New course numbers now available on ACES

Either I just got a lot smarter and am suddenly taking insanely difficult classes, or ACES just changed on me.

Although the new course numbering system will not affect courses before Fall 2012, all of the new numbers are now, as of today, visible in the planner for classes placed in the Fall 2012 and later terms.

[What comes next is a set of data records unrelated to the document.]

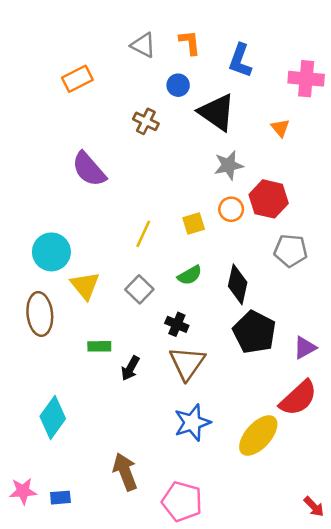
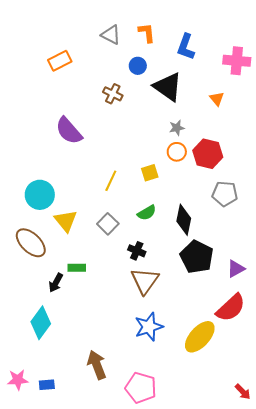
gray star: (229, 165) -> (177, 128), size x0.7
orange circle: (231, 209) -> (177, 152), moved
brown ellipse: (40, 314) -> (31, 243), turned -40
black arrow: (130, 368) -> (56, 283), moved

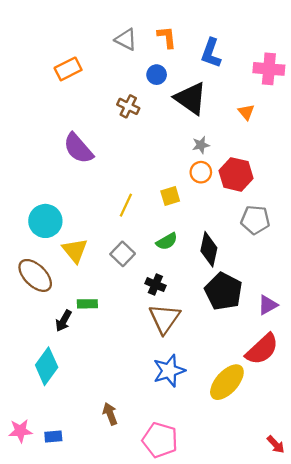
brown arrow: (97, 365) -> (110, 414), size x0.7

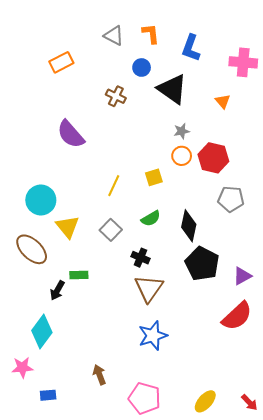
yellow ellipse: (227, 382) -> (205, 401), moved, size x0.7
pink star: (20, 431) -> (22, 367), moved

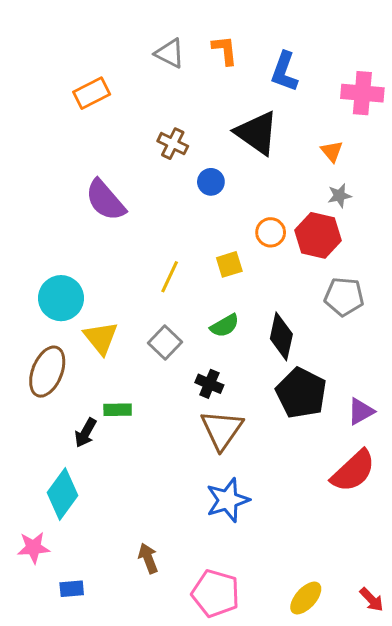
blue circle: (142, 67) -> (211, 182), moved
gray star: (182, 131) -> (339, 196), moved
brown ellipse: (32, 249) -> (47, 372), turned 68

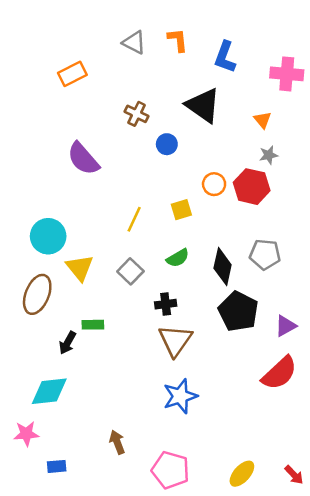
gray pentagon: (344, 297) -> (265, 254), moved
black cross: (209, 384) -> (166, 304), turned -30
cyan diamond: (63, 494) -> (49, 391), turned 48

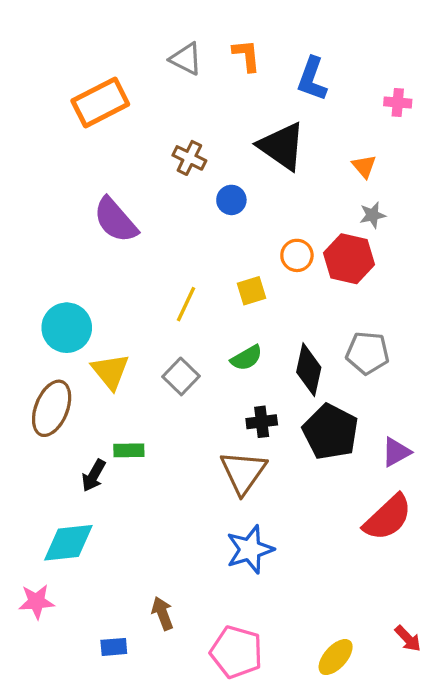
orange rectangle: (72, 74) -> (100, 102), size x1.4
pink cross: (287, 74) -> (398, 102), size x0.6
black cross: (166, 304) -> (262, 422), moved
blue rectangle: (57, 466) -> (114, 647), moved
red arrow: (294, 475) -> (408, 639), moved

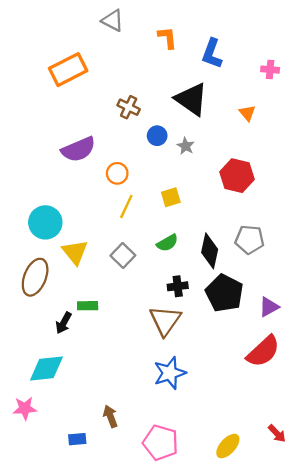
gray triangle: (186, 59) -> (113, 20), moved
gray star: (373, 215) -> (186, 146), moved, turned -30
purple semicircle: (115, 220) -> (78, 149), turned -72
orange circle: (297, 255) -> (117, 173), moved

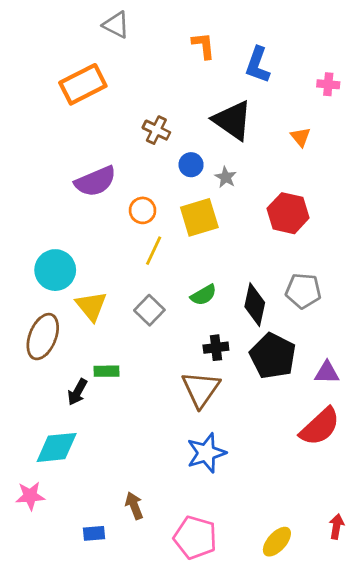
gray triangle: (113, 20) -> (116, 25), moved
yellow square: (171, 197) -> (199, 217), moved, size x1.6
purple triangle: (269, 307) -> (327, 373), turned 30
red arrow: (277, 433) -> (337, 526), turned -126

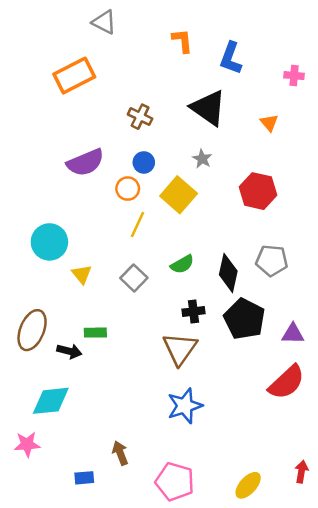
blue circle: (191, 165) -> (144, 162), moved
yellow square: (199, 217) -> (179, 195), turned -32
yellow triangle: (91, 306) -> (82, 274), size x0.7
brown ellipse: (43, 337) -> (32, 330), moved
black arrow: (77, 392) -> (69, 351), turned -105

They are not available on the course catalog under the registration tab since the catalog currently only includes classes through 2011.

“[The new course numbers] were intentionally updated to allow everyone—faculty, staff, guests and students—to see the future numbers,” said John Campbell, Associate Director of Student Information Services and Systems (SISS). “For students planning their schedule in advance, they will be able to choose the new classes to add to their planner.”

Courses taken through 2011 will, however, remain unchanged on students’ transcripts.

“If we did that every time we changed a number, we’d have to change thousands and thousands of transcripts,” Campbell said. “Think of a transcript as a legal document—once you changed something you don’t go back after the fact.”

As reported by The Chronicle in March, the current numbering system only includes four distinct levels of classes: introductory (0-99), advanced (100-199), senior and graduate (200-299) and graduate-only (300-399). The new system will include six distinct levels of classes: freshman-only (0-99), introductory (100-199), undergraduate above introductory (200-399), advanced (400-499), graduate open to undergraduate (500-699) and graduate-only (700-999).

Students no longer need to worry about very low course numbers appearing on their transcript for introductory courses—Psychology 11 is now Psychology 101, Economics 51 is now Economics 101, Engineering 53L is Engineering 110L and Public Policy 55D is now Public Policy 155D.

"There's something scary about seeing 300-level computer science courses in my planner," said sophomore Peggy Li.

Since Economics is the most popular major at Duke, I played around with the Planner and pretended to be an Economics student who would take Economics 51, 55, 105, 110 and 139 as core classes and 153, 181, 187, 195 and 225 as electives. Under the new system, courses taken after 2012 will be numbered 101, 201, 205, 210, 208, 353, 381, 438, 390 and 673—that sounds much better to me (and probably employers, too)!

Generic Script

An email sent this afternoon from SISS to students, faculty and staff said that ACES will not be accessible from July 22 to July 25, but this is not related to the new course numbers that have been entered, Campbell said.

“This weekend we’ll be putting in some new changes that don’t really affect the look and feel,” Campbell said. “They affect how things work in the background.”